Tâche. Une tâche correspond à une application utilisateur du système et chaque tâche est développée par l’utilisateur du système pour répondre à un besoin. Une tâche τ est définie comme l’exécution d’une suite d’instructions. Nous supposons que toutes les tâches sont indépendantes et que l’ordre dans lequel les tâches sont exécutées n’a pas de conséquence sur la bonne exécution du système du moment qu’elles respectent leurs contraintes temporelles. Nous faisons également l’hypothèse que les tâches sont synchrones, donc que toutes les tâches sont actives dès que le système débute son exécution, les tâches sont toutes libérées simultanément. Le modèle de tâches que nous utilisons est le modèle de tâches dit périodique, le modèle le plus courant dans le monde industriel, utilisé par exemple dans le standard ARINC 653 [ARI].
Travail. Chaque tâche libère périodiquement des travaux. Un travail est une suite d’instructions qui doit être réalisée avant une date fixée. Lorsqu’une tâche libère un travail, celui-ci est prêt à être exécuté et devient disponible pour l’algorithme d’ordonnancement. Une tâche τi libère ses travaux périodiquement suivant sa période Ti, un travail n’a donc pas de période associée. Ce modèle est appelé modèle de tâche périodique car chaque travail est libéré exactement lorsque la tâche atteint sa période. D’autres modélisations plus souples existent comme les systèmes de tâches sporadiques ou apériodiques. Pour les systèmes sporadiques, la période d’une tâche est la période de temps minimale entre deux libérations de travaux pour une tâche, ce qui signifie que le système ne peut savoir la date exacte où le travail va être libéré. Dans le cas de systèmes apériodiques, l’intervalle de temps entre deux libérations de travaux n’est soumis à aucune contrainte. Ces systèmes sont plus difficiles à étudier du fait de l’imprévisibilité de l’arrivée des tâches.

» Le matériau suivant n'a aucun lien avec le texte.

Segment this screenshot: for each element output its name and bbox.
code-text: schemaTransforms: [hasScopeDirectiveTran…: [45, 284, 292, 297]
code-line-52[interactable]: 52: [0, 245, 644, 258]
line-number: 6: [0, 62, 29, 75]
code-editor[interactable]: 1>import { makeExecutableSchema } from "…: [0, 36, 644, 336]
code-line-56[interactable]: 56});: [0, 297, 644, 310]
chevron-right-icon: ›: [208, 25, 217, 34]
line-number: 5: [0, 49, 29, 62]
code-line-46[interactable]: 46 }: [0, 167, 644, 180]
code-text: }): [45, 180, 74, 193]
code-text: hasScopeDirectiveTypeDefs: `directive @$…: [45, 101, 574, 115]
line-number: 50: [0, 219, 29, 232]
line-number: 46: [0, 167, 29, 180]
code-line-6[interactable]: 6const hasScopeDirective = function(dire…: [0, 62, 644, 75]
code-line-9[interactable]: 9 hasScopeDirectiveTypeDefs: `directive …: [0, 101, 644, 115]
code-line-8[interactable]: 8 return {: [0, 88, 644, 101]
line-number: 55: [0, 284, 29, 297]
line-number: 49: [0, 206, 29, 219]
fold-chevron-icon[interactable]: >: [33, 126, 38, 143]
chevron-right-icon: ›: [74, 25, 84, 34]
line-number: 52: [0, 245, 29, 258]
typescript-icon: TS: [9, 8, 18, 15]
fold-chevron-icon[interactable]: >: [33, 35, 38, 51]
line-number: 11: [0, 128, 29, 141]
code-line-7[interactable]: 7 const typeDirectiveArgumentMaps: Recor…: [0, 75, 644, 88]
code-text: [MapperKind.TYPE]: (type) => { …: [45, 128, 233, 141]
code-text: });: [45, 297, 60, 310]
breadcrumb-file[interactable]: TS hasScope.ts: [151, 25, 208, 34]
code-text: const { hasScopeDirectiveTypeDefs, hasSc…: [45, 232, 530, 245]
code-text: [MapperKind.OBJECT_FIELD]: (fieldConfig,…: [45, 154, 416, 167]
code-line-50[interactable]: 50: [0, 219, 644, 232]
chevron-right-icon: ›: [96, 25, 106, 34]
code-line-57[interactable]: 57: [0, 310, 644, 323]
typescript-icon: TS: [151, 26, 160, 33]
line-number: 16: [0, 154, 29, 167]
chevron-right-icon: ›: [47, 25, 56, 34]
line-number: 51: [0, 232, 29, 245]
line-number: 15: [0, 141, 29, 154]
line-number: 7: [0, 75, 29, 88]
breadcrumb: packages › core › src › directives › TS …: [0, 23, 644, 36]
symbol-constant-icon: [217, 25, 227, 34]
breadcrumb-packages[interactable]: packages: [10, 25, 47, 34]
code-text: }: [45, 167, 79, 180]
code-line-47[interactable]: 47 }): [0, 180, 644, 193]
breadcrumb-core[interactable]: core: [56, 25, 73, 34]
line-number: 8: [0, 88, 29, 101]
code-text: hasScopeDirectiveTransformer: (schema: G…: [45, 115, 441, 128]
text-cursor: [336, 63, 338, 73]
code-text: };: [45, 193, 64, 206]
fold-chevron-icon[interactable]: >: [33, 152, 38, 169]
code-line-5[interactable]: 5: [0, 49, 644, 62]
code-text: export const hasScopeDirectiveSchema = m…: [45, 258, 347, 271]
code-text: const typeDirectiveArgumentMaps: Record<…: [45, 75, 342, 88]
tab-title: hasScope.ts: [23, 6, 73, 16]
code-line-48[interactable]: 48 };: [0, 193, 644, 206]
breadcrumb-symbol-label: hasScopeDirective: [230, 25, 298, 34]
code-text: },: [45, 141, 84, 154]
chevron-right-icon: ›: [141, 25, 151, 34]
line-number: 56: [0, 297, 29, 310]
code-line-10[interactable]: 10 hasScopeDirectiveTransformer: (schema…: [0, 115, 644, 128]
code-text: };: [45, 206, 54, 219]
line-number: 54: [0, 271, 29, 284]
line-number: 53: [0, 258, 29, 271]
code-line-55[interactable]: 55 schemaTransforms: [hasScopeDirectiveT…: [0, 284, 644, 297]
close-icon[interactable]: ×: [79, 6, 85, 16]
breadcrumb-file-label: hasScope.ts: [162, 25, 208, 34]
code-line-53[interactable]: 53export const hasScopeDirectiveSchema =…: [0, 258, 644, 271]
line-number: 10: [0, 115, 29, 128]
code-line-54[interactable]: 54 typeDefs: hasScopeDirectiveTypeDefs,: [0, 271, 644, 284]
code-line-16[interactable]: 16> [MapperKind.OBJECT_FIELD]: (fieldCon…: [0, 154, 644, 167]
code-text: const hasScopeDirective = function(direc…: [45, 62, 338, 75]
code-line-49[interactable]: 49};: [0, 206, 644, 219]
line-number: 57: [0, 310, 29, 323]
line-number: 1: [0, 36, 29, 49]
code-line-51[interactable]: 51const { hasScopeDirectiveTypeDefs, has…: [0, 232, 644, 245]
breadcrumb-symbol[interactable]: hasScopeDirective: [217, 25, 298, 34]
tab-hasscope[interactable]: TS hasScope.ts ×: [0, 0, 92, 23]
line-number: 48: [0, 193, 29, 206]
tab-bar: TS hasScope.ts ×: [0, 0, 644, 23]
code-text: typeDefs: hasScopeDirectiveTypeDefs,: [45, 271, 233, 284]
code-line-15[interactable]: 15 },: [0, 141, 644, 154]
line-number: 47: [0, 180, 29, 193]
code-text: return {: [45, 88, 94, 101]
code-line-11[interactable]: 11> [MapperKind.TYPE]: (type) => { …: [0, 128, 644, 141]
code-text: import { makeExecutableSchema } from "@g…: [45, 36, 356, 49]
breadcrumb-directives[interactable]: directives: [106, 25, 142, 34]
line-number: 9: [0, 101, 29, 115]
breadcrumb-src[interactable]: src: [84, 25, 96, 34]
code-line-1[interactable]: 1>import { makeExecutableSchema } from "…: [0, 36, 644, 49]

Hyperpériode. L’hyperpériode H de l’ensemble de tâches correspond au plus petit commun multiple de toutes les périodes de l’ensemble de tâches. Pour chaque tâche, le nombre maximal de travaux J dans une hyperpériode est égal à l’hyperpériode divisée par la période de la tâche en question. Ce nombre dépend donc de la valeur de l’hyperpériode et des valeurs des périodes des tâches : J =Øni=1HTi(2.1) Le nombre de tâches dans un système temps réel embarqué est limité et les périodes de ces tâches ont en général des relations temporelles entre elles. Par exemple, il est peu probable que les périodes des tâches soient premières entre elles, les périodes des tâches sont souvent des harmoniques. En prenant un exemple concret, des tâches peuvent avoir des périodes de 1ms, 2ms, 5ms ou 10ms mais il est moins fréquent de trouver des tâches avec des périodes de 1.78ms et de 8.54ms. La valeur de l’hyperpériode ainsi que le nombre de travaux dans une hyperpériode restent donc naturellement raisonnables.

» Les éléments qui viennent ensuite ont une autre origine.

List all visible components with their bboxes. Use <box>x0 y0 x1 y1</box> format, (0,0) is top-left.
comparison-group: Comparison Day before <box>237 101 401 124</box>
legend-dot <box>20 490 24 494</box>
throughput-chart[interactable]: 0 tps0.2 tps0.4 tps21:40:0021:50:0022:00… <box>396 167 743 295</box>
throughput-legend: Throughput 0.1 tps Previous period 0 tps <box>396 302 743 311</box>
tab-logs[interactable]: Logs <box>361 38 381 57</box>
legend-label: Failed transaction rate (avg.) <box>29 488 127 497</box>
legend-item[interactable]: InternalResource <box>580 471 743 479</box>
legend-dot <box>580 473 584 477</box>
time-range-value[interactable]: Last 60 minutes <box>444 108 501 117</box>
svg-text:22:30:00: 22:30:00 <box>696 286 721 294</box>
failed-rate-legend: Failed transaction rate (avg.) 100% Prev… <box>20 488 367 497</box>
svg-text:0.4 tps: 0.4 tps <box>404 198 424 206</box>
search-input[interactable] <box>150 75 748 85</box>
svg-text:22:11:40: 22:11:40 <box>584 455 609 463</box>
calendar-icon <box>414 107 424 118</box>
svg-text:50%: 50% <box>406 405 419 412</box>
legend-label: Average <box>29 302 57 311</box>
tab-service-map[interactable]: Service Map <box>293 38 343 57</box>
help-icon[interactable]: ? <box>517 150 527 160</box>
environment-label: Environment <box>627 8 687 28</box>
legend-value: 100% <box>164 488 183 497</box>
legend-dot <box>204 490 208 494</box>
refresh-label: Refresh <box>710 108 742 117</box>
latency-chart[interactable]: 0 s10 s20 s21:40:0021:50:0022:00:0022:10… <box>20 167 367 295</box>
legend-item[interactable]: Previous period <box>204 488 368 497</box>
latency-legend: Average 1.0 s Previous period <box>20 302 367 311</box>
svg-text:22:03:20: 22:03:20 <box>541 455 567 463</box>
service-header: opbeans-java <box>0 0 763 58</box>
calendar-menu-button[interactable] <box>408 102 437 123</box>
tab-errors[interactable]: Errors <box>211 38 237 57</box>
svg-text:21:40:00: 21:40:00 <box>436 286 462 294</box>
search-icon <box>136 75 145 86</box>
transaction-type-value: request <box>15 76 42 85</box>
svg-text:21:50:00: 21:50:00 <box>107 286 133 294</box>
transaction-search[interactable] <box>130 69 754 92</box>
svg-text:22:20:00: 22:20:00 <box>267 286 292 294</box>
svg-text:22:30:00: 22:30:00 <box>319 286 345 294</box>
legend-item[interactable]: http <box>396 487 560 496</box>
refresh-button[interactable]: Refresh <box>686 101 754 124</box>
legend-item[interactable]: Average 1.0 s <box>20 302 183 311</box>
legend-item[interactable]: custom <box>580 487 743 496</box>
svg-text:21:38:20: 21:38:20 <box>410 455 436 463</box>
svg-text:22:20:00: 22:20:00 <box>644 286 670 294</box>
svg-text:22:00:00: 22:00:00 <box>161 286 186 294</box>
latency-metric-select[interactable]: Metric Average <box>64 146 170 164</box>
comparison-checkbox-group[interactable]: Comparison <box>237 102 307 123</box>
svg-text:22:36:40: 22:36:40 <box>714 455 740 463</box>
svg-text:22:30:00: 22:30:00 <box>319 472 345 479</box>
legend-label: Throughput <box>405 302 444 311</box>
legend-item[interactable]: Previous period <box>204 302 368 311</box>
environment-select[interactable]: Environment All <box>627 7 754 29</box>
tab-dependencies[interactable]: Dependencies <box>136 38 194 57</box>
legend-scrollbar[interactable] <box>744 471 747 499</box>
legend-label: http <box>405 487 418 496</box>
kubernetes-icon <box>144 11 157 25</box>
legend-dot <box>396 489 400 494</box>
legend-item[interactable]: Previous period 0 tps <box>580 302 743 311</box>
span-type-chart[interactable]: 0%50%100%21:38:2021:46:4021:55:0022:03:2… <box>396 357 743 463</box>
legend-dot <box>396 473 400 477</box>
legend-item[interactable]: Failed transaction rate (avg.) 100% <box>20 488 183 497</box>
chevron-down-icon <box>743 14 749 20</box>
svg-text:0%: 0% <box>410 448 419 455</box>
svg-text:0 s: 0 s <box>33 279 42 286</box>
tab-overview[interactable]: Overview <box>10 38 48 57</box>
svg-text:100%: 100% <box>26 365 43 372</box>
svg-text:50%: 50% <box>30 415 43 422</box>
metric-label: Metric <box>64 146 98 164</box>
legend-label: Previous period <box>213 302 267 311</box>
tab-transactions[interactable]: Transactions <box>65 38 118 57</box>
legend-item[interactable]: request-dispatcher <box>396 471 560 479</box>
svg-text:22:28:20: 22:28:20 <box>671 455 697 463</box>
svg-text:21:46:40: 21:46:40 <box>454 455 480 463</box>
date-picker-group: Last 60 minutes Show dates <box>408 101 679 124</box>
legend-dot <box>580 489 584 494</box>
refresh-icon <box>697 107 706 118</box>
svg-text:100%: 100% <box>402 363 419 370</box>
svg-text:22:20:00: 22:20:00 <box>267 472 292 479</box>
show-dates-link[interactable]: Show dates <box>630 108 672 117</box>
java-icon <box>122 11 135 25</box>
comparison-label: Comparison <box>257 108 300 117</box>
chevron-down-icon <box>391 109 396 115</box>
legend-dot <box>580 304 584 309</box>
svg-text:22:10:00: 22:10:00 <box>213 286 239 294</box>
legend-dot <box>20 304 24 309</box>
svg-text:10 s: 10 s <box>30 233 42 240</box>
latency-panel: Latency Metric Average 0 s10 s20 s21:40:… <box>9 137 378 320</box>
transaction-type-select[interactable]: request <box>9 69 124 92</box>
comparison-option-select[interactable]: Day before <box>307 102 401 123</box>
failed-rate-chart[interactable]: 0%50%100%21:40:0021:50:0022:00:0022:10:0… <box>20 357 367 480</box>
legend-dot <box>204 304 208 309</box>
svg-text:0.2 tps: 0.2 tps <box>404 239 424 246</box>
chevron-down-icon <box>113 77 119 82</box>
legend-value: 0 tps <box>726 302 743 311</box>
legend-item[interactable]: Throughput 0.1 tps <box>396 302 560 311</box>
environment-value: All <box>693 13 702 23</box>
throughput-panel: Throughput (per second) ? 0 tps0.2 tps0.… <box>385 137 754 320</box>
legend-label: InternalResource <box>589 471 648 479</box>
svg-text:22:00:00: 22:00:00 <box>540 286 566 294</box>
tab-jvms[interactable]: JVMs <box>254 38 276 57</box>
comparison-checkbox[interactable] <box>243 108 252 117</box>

WCET – AET. Le WCET (Worst Case Execution Time) d’une tâche est la durée maximale de l’exécution de chacun de ses travaux. Le WCET de la tâche τi est noté Ci et le WCET du travail j est noté j.c. Calculer le WCET d’une tâche est difficile et ce sujet est une thématique de recherche à lui tout seul. Nous renvoyons le lecteur à [WEE+08] pour plus d’informations. Nous supposons que le WCET de chaque travail est connu. Le temps d’exécution réel d’un travail (Actual Execution Time en anglais) est le temps utilisé par ce travail lors de l’exécution. Nous faisons l’hypothèse que l’AET est compris entre 0 et le WCET de ce travail.

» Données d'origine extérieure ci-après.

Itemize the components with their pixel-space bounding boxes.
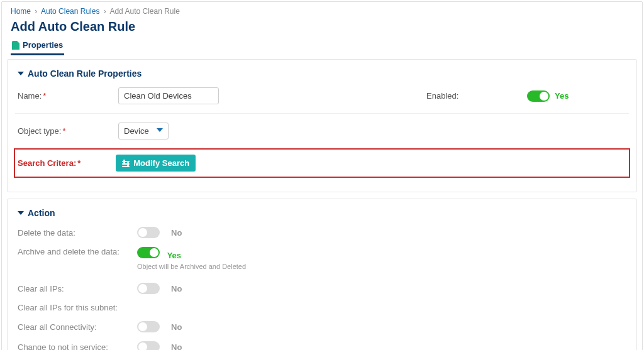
toggle-clear-ips[interactable] <box>137 283 160 294</box>
toggle-delete-data[interactable] <box>137 227 160 238</box>
label-clear-ips: Clear all IPs: <box>18 284 131 293</box>
toggle-delete-data-value: No <box>171 228 182 238</box>
toggle-not-in-service-value: No <box>171 342 182 351</box>
label-clear-ips-subnet: Clear all IPs for this subnet: <box>18 303 131 312</box>
toggle-not-in-service[interactable] <box>137 341 160 350</box>
name-input[interactable] <box>118 87 219 104</box>
label-search-criteria: Search Critera:* <box>18 158 80 168</box>
divider <box>15 113 629 114</box>
document-icon <box>12 41 19 50</box>
panel-rule-properties: Auto Clean Rule Properties Name:* Enable… <box>7 59 637 192</box>
label-enabled: Enabled: <box>426 91 527 101</box>
toggle-archive-delete-value: Yes <box>167 251 181 260</box>
search-criteria-highlight: Search Critera:* Modify Search <box>14 148 630 178</box>
chevron-down-icon <box>18 72 24 75</box>
panel-header-properties[interactable]: Auto Clean Rule Properties <box>18 68 626 79</box>
toggle-enabled-value: Yes <box>555 91 569 101</box>
sliders-icon <box>122 160 130 167</box>
breadcrumb-current: Add Auto Clean Rule <box>109 7 179 16</box>
modify-search-button[interactable]: Modify Search <box>116 155 196 172</box>
panel-title: Action <box>28 208 55 218</box>
select-value: Device <box>124 126 149 136</box>
panel-header-action[interactable]: Action <box>18 208 626 218</box>
breadcrumb-sep: › <box>104 7 106 16</box>
button-label: Modify Search <box>133 158 189 168</box>
breadcrumb: Home › Auto Clean Rules › Add Auto Clean… <box>2 2 642 18</box>
required-icon: * <box>43 91 46 101</box>
toggle-clear-connectivity-value: No <box>171 322 182 332</box>
page-title: Add Auto Clean Rule <box>2 18 642 40</box>
breadcrumb-home[interactable]: Home <box>11 7 31 16</box>
label-object-type: Object type:* <box>18 126 112 136</box>
tab-label: Properties <box>23 40 63 50</box>
chevron-down-icon <box>157 128 163 132</box>
breadcrumb-sep: › <box>35 7 37 16</box>
breadcrumb-rules[interactable]: Auto Clean Rules <box>41 7 99 16</box>
label-delete-data: Delete the data: <box>18 228 131 238</box>
object-type-select[interactable]: Device <box>118 123 169 139</box>
chevron-down-icon <box>18 211 24 215</box>
hint-archive-delete: Object will be Archived and Deleted <box>137 263 246 270</box>
required-icon: * <box>77 158 80 168</box>
panel-title: Auto Clean Rule Properties <box>28 68 142 79</box>
label-not-in-service: Change to not in service: <box>18 342 131 351</box>
toggle-clear-connectivity[interactable] <box>137 321 160 332</box>
toggle-archive-delete[interactable] <box>137 247 160 258</box>
label-clear-connectivity: Clear all Connectivity: <box>18 322 131 332</box>
label-archive-delete: Archive and delete the data: <box>18 247 131 256</box>
label-name: Name:* <box>18 91 112 101</box>
toggle-clear-ips-value: No <box>171 284 182 293</box>
required-icon: * <box>62 126 65 136</box>
panel-action: Action Delete the data: No Archive and d… <box>7 199 637 350</box>
toggle-enabled[interactable] <box>527 90 550 102</box>
tab-properties[interactable]: Properties <box>11 40 64 55</box>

Échéance. Chaque travail une fois libéré doit terminer son exécution avec une certaine date sous peine de violer son échéance. Nous notons Di l’échéance relative de la tâche τi. L’échéance absolue j.d du travail j sera donc la date de sa libération additionnée de cette échéance relative. Nous faisons l’hypothèse que l’échéance de chaque tâche est égale à sa période. Dans la littérature, ces ensembles de tâches sont appelés ensembles de tâches à « échéances implicites ». Un autre modèle utilisé est le modèle à « échéances contraintes » où l’échéance de chaque travail est inférieure ou égale à sa période. Enfin, le modèle à « échéances arbitraires » ne fixe aucune contrainte entre les échéances et les périodes des tâches.
Criticité. Chaque tâche est caractérisée par sa criticité. Nous supposons deux niveaux de criticité : HIGH et LOW. Pour les systèmes temps réel dur, la criticité de chaque tâche est HIGH car aucun dépassement d’échéances n’est autorisé. Les systèmes temps réel à criticité mixte permettent d’ordonnancer des tâches de différents niveaux de criticité et les tâches de criticité LOW autorisent qu’un certain pourcentage d’échéances soient violées. Ce modèle est différent du modèle classique des systèmes temps réel à criticité mixte proposé par Vestal et al. [Ves07]. Nous détaillerons au chapitre 6 quels sont les différences entre le modèle que nous adoptons ici et le modèle classique.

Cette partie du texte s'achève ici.